Israeli negotiators tried to act quickly to avoid a recurrence of the crisis that followed the disappearance of Avera Mengistu in the Gaza Strip, a man with a history of mental illness who marched into the strip in 2014 and has since been held by militant Hamas becomes a group that often increases the price of his release.

Mr Netanyahu spoke directly to Mr Putin twice, while Israeli National Security Advisor Meir Ben-Shabbat communicated with his Russian counterpart Nikolai Patrushev.

The Syrians initially demanded the release of two Syrian residents of the Golan Heights imprisoned in Israel, but that agreement collapsed after it became apparent that the two did not want to return to Syria.

Israel then offered the release of the two shepherds and at some point in negotiations the possibility of vaccines was raised.

The Israeli cabinet approved the terms of the deal on Tuesday, the day the 23-year-old was flown to Moscow.
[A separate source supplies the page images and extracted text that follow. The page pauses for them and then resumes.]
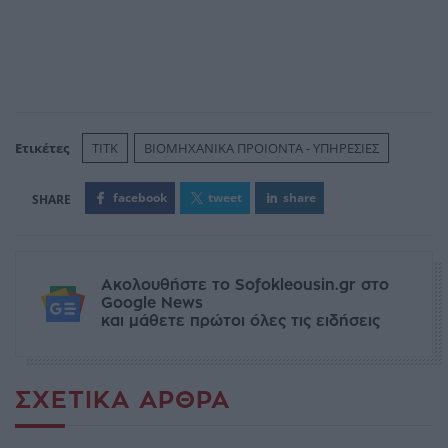
Ετικέτες
ΤΙΤΚ
ΒΙΟΜΗΧΑΝΙΚΑ ΠΡΟΙΟΝΤΑ - ΥΠΗΡΕΣΙΕΣ
facebook
tweet
share
Ακολουθήστε το Sofokleousin.gr στο
Google News
και μάθετε πρώτοι όλες τις ειδήσεις
ΣΧΕΤΙΚΆ ΆΡΘΡΑ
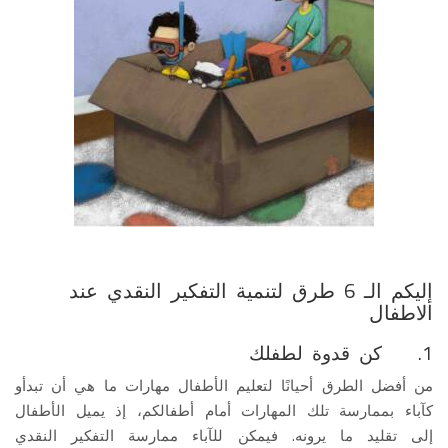
إليكم الـ 6 طرق لتنمية التفكير النقدي عند
الاطفال
1. كن قدوة لطفلك
من أفضل الطرق أحيانًا لتعليم الأطفال مهارات ما هي أن تبدأو
كآباء بممارسة تلك المهارات أمام أطفالكم، إذ يميل الأطفال
إلى تقليد ما يرونه. فيمكن للآباء ممارسة التفكير النقدي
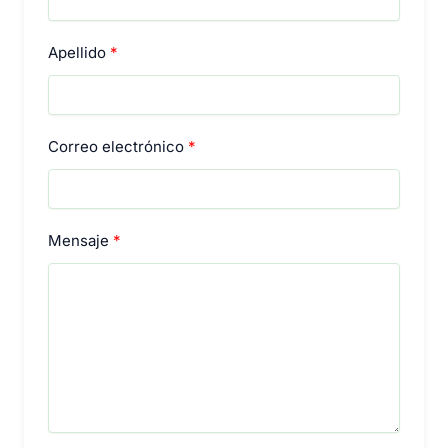
Apellido
Correo electrónico
Mensaje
After further negotiations between Israeli and Russian officials, she was returned to Israel on Thursday.

In Moscow, officials had not offered confirmation of such an agreement by late Saturday, and the Russian news media reported only citing Israeli publications.

But the Russian government has been using its vaccine skillfully for months in diplomacy from Latin America to the Middle East. On Thursday, Putin’s special envoy for Syria, Alexander Lavrentiev, suggested in an interview with the Tass news agency that Russia would deliver its Sputnik-V vaccine to Syria.

Patrick Kingsley reported from Jerusalem, Ronen Bergman from Tel Aviv and Andrew E. Kramer from Moscow. Hwaida Saad reported from Beirut and Carol Sutherland from Moshav Ben Ami, Israel.